55" 4K TV under $700


----------



## Mussels (Nov 2, 2016)

Caring1 said:


> Have you checked out the latest Aldi catalogue?
> 55" 4K TV under $700



i dont trust the aldi ones to work properly with 4K 60hz. The TV i had that died was an aldi/JB hi-fi special and its quality was bad - 55" with a TN film :/


----------



## Nuckles56 (Nov 2, 2016)

I know they have a 49" version of the same panel for ~$1100 so you could try and see if that might fit there


----------



## dorsetknob (Nov 2, 2016)

Mussels said:


> My 2 year old had a train crash, thomas the tank engine survived but our cheapo 55" 1080P HDTV did not.


Thank God for household Insurance  ( you did have it and it was covered ?)


----------



## Mussels (Nov 2, 2016)

this looks like the 49", if they have it in stock or can


order it, might be ideal.
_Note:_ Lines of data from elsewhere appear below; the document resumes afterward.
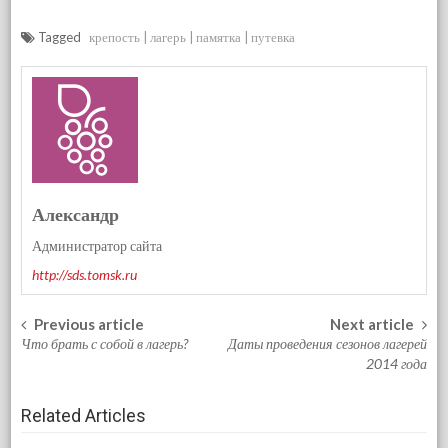
Tagged
крепость
лагерь
памятка
путевка
Александр
Администратор сайта
http://sds.tomsk.ru
Previous article
Next article
Post navigation
Что брать с собой в лагерь?
Даты проведения сезонов лагерей
2014 года
Related Articles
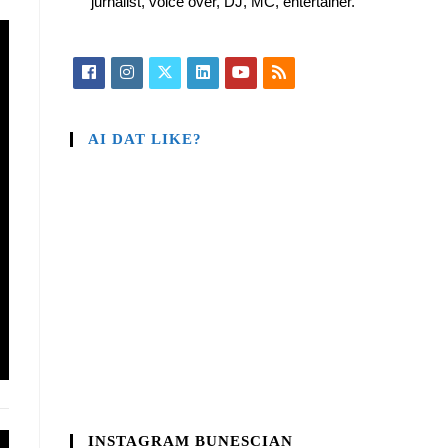
jurnalist, voice over, DJ, MC, entertainer.
AI DAT LIKE?
INSTAGRAM BUNESCIAN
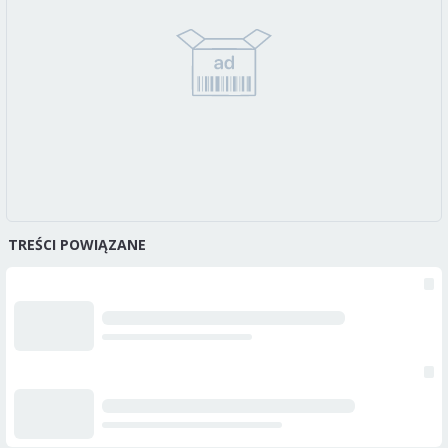
TREŚCI POWIĄZANE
Built in android also works as i genuinely would use that instead of the PC for pure media playback (already do in the lounge with the other TV and an android box)

http://www.sony-mea.com/en/electronics/televisions/x7500d-x7000d-series/specifications

http://www.harveynorman.com.au/tv-b...000d-series-4k-ultra-hd-led-lcd-smart-tv.html

(A harvey norman store is located about 1KM from my house, so even if they dont have stock they would order it in at website prices)



dorsetknob said:


> Thank God for household Insurance  ( you did have it and it was covered ?)



second hand TV, so nope.


----------



## nomdeplume (Nov 2, 2016)

I seem to remember seeing some of the better Philips model are available in AU.  Thinking of the 40" or maybe bigger model if they offer one.  Almost sure I found a unicorn video review of it; technically proficient yet providing an interesting narrative voiced by a no nonsense female that happened to be Australian.  It was really really well done but I'm not doing good at tracking down the SKU used in the EU and imported down there as.  From memory it hit all your criteria and failed for those requiring a remote for HPTC use.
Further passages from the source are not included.